[Saved data entries]
···
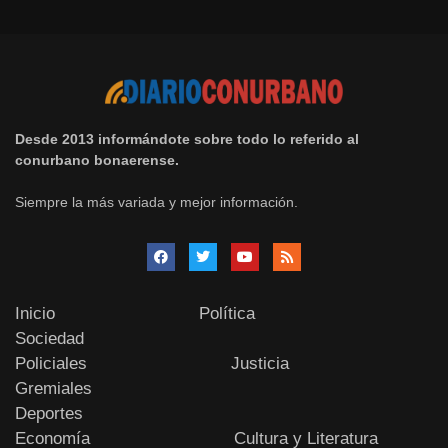
Desde 2013 informándote sobre todo lo referido al
conurbano bonaerense.
Siempre la más variada y mejor información.
Inicio
Política
Sociedad
Policiales
Justicia
Gremiales
Deportes
Economía
Cultura y Literatura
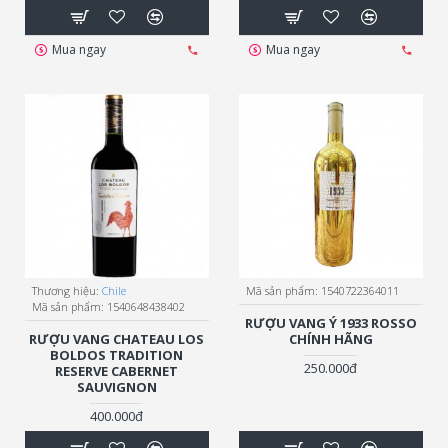
Mua ngay
Mua ngay
Thương hiệu:
Chile
Mã sản phẩm:
1540722364011
Mã sản phẩm:
1540648438402
RƯỢU VANG Ý 1933 ROSSO
RƯỢU VANG CHATEAU LOS
CHÍNH HÃNG
BOLDOS TRADITION
250.000đ
RESERVE CABERNET
SAUVIGNON
400.000đ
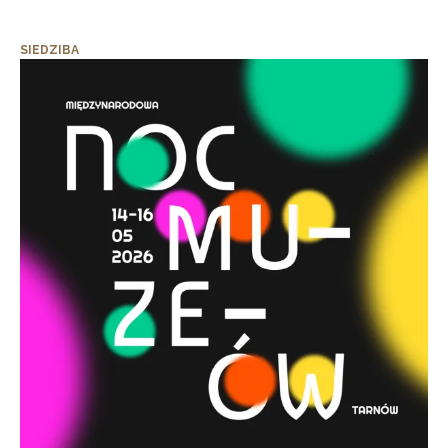
SIEDZIBA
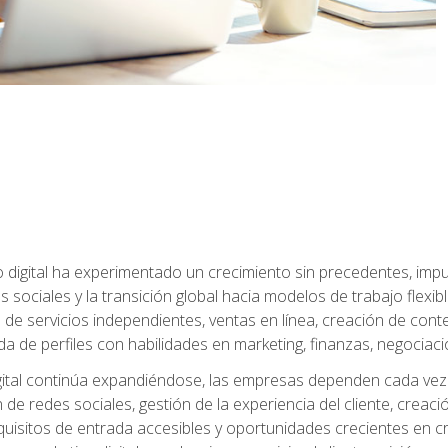
 digital ha experimentado un crecimiento sin precedentes, impu
es sociales y la transición global hacia modelos de trabajo flex
de servicios independientes, ventas en línea, creación de conte
de perfiles con habilidades en marketing, finanzas, negociación 
ital continúa expandiéndose, las empresas dependen cada vez 
de redes sociales, gestión de la experiencia del cliente, creac
quisitos de entrada accesibles y oportunidades crecientes en cr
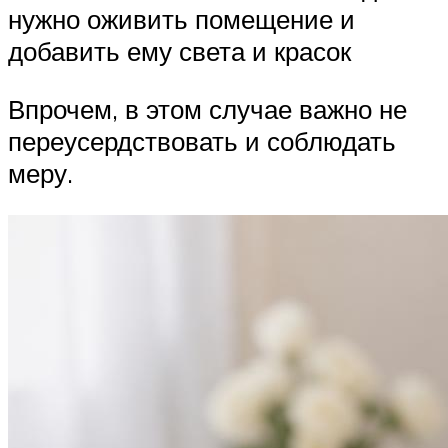
нужно оживить помещение и
добавить ему света и красок
Впрочем, в этом случае важно не
переусердствовать и соблюдать
меру.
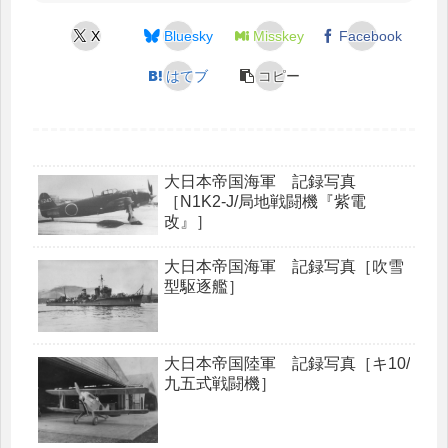
X
Bluesky
Misskey
Facebook
はてブ
コピー
大日本帝国海軍 記録写真
［N1K2-J/局地戦闘機『紫電
改』］
大日本帝国海軍 記録写真［吹雪
型駆逐艦］
大日本帝国陸軍 記録写真［キ10/
九五式戦闘機］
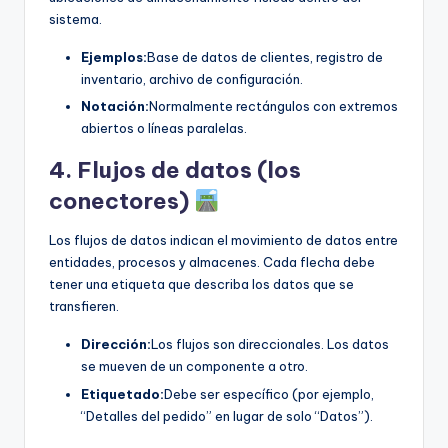
sistema.
Ejemplos:
Base de datos de clientes, registro de
inventario, archivo de configuración.
Notación:
Normalmente rectángulos con extremos
abiertos o líneas paralelas.
4. Flujos de datos (los
conectores)
Los flujos de datos indican el movimiento de datos entre
entidades, procesos y almacenes. Cada flecha debe
tener una etiqueta que describa los datos que se
transfieren.
Dirección:
Los flujos son direccionales. Los datos
se mueven de un componente a otro.
Etiquetado:
Debe ser específico (por ejemplo,
“Detalles del pedido” en lugar de solo “Datos”).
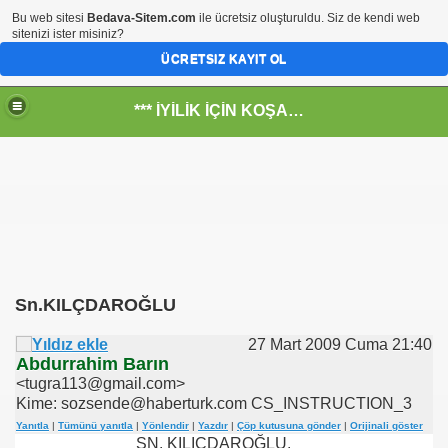
Bu web sitesi
Bedava-Sitem.com
ile ücretsiz oluşturuldu. Siz de kendi web
sitenizi ister misiniz?
ÜCRETSIZ KAYIT OL
*** İYİLİK İÇİN KOŞANLARIN YERİ***
RKİYE ULAŞ-İŞ. ***SERVİS VE ULAŞIM ÇALIŞANLARININ, 
RUMUZA İBB.Bşk.Topbaş Ne Dedi?
Sn.KILÇDAROĞLU
.İsmail TOPKAR
27 Mart 2009 Cuma 21:40
Abdurrahim Barın
<tugra113@gmail.com>
Kime: sozsende@haberturk.com CS_INSTRUCTION_3
rı
Yanıtla
|
Tümünü yanıtla
|
Yönlendir
|
Yazdır
|
Çöp kutusuna gönder
|
Orijinali göster
SN. KILIÇDAROĞLU.
-Odalar Ne Yapar---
···
Using the entries above, transcribe exactly from the line that has "RƯỢU VANG Ý 1933 ROSSO" through the line that has "de servicios independientes, ventas". Pictures are dropped.

[TASK RESPONSE]
RƯỢU VANG Ý 1933 ROSSO
RƯỢU VANG CHATEAU LOS
CHÍNH HÃNG
BOLDOS TRADITION
250.000đ
RESERVE CABERNET
SAUVIGNON
400.000đ
SIEDZIBA
 digital ha experimentado un crecimiento sin precedentes, impu
es sociales y la transición global hacia modelos de trabajo flex
de servicios independientes, ventas en línea, creación de conte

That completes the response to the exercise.